The bureau’s current outlook is lawyer and paralegal will continue to grow faster than the overall labor market. Mr Wolf is watching the arrival of new artificial intelligence software closely, but says it is too early to assess the long-term impact of the technology.

Lawyers are mostly testing the technology. Issues of data protection and client confidentiality are of paramount importance in legal work. The legal profession rejects the use of e-mail until rules on information handling are established.

In an industry that relies on the discovery and weighing of facts, the tendency of software models to confidently make things up is worrisome — and prompts malpractice lawsuits.

To help with these issues, law firms often use software that runs on top of something like ChatGPT and is fine-tuned for legal work.Tailor-made software is developed by legal tech startups such as case text and Harvey.

For example, load a case file and ask the software to draft deposition questions, and within minutes it spits out a series of related questions, the lawyer said.

“For the things it can do well, it does very well,” said partner and chief data scientist Bennett Borden. Piper PiperA large corporate law firm.

Mr Borden said successful use of AI required large amounts of relevant data and detailed, specific questions.More open questions, such as what is the most important evidence, or who is the most credible witness, remain difficult problems for AI

Lawyers at large firms have seen significant time-savers for certain jobs and see the technology as a tool to improve the productivity of their teams of attorneys and paralegals.
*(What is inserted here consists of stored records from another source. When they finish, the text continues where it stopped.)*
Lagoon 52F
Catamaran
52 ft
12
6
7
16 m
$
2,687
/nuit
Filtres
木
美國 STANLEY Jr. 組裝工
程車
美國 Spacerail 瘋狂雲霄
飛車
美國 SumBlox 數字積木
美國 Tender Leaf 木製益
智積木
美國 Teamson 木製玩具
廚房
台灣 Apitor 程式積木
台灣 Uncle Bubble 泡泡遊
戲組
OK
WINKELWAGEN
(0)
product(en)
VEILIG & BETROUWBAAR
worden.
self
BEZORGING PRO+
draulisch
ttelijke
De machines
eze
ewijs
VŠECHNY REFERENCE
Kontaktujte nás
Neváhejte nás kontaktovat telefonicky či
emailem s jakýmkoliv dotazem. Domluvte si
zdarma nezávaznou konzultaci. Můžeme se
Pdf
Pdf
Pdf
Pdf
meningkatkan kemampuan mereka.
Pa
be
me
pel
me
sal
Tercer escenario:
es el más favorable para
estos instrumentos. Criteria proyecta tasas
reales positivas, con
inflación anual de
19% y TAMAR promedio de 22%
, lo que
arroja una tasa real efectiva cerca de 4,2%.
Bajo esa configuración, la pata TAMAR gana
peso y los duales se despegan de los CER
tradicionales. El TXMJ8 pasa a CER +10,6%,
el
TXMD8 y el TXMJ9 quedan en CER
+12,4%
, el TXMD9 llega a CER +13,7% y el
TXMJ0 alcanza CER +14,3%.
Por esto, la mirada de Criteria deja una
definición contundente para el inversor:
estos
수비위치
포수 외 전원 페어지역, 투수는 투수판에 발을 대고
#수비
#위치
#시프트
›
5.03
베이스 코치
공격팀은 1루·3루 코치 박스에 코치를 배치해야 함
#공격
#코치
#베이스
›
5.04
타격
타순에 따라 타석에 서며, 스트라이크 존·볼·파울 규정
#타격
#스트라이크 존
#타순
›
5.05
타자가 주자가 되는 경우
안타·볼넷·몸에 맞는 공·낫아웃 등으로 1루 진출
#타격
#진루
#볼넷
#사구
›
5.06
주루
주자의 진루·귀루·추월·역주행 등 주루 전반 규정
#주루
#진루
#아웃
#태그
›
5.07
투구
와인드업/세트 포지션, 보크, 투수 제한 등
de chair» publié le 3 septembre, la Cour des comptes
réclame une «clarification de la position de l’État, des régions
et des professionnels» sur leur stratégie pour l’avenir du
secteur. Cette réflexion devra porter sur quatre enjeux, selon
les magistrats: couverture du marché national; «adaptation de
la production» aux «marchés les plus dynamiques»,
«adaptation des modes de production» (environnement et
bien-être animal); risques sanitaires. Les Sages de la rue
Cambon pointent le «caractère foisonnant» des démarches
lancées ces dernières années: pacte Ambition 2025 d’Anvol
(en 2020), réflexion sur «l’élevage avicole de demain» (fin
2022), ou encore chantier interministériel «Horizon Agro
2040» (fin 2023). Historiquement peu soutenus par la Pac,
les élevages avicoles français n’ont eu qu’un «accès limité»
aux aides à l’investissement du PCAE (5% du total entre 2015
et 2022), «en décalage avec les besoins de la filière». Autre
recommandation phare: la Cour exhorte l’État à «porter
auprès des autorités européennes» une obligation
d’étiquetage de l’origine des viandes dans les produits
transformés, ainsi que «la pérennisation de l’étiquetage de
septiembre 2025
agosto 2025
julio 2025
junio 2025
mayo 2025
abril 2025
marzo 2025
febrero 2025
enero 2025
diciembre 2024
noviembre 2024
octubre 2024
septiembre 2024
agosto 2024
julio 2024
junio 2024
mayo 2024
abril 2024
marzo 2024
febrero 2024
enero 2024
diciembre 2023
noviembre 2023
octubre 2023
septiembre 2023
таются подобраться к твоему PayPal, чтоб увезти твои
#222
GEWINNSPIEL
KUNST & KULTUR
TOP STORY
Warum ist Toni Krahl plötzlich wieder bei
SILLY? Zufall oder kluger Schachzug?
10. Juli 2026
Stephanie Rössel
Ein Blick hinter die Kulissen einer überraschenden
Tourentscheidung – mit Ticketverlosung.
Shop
Individual practitioners see technology more as a partner in practice.

Valdemar L. Washington, a lawyer in Flint, Mich., was selected last fall to test software from Casetext called CoCounsel, which uses the latest ChatGPT technology.
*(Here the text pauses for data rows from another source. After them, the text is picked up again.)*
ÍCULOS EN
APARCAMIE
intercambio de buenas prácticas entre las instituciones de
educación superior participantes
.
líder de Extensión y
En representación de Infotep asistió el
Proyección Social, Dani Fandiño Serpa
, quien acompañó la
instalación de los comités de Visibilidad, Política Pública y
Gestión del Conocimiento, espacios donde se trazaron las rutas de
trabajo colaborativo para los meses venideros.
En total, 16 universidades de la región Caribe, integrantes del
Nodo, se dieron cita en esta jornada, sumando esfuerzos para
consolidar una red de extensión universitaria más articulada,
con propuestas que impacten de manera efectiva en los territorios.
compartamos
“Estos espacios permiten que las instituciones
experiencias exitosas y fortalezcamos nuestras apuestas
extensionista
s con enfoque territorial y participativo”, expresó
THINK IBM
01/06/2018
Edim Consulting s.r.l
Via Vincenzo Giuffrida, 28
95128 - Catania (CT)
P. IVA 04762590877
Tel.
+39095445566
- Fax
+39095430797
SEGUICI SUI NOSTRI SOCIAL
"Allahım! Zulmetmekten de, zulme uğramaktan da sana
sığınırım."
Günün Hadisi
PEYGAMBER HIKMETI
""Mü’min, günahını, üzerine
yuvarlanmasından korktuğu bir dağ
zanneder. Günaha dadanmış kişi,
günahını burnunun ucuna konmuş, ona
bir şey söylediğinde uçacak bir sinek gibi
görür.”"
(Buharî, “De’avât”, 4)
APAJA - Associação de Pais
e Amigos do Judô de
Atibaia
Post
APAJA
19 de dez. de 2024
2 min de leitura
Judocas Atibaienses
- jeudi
Mr. Washington used the software in a lawsuit against the city of Flint, alleging that residents were overcharged in water and sewer rates and service charges. He loaded more than 400 pages of documents, which the software quickly reviewed and wrote a summary that pointed to an important hole in the defense case.

He says the program does in minutes what would take him hours to do.

“It’s a real game changer,” Mr Washington said.

But how much the legal industry will change, and how often, is uncertain.

The new artificial intelligence is a challenge to the status quo. More productivity means fewer billable hours, yet hourly billing remains the dominant business model in legal work. AI should increase pressure from corporate clients to pay law firms for work done rather than time spent. But the top corporate counsel — the clients — are often ex-partners and associates of large law firms, in the same tradition.

“There are huge opportunities for artificial intelligence in legal services, but the professional culture is very conservative,” said Raj Goyle, an advisor to legal tech companies and a Harvard Law graduate. “The future is coming, but not as soon as some predict.”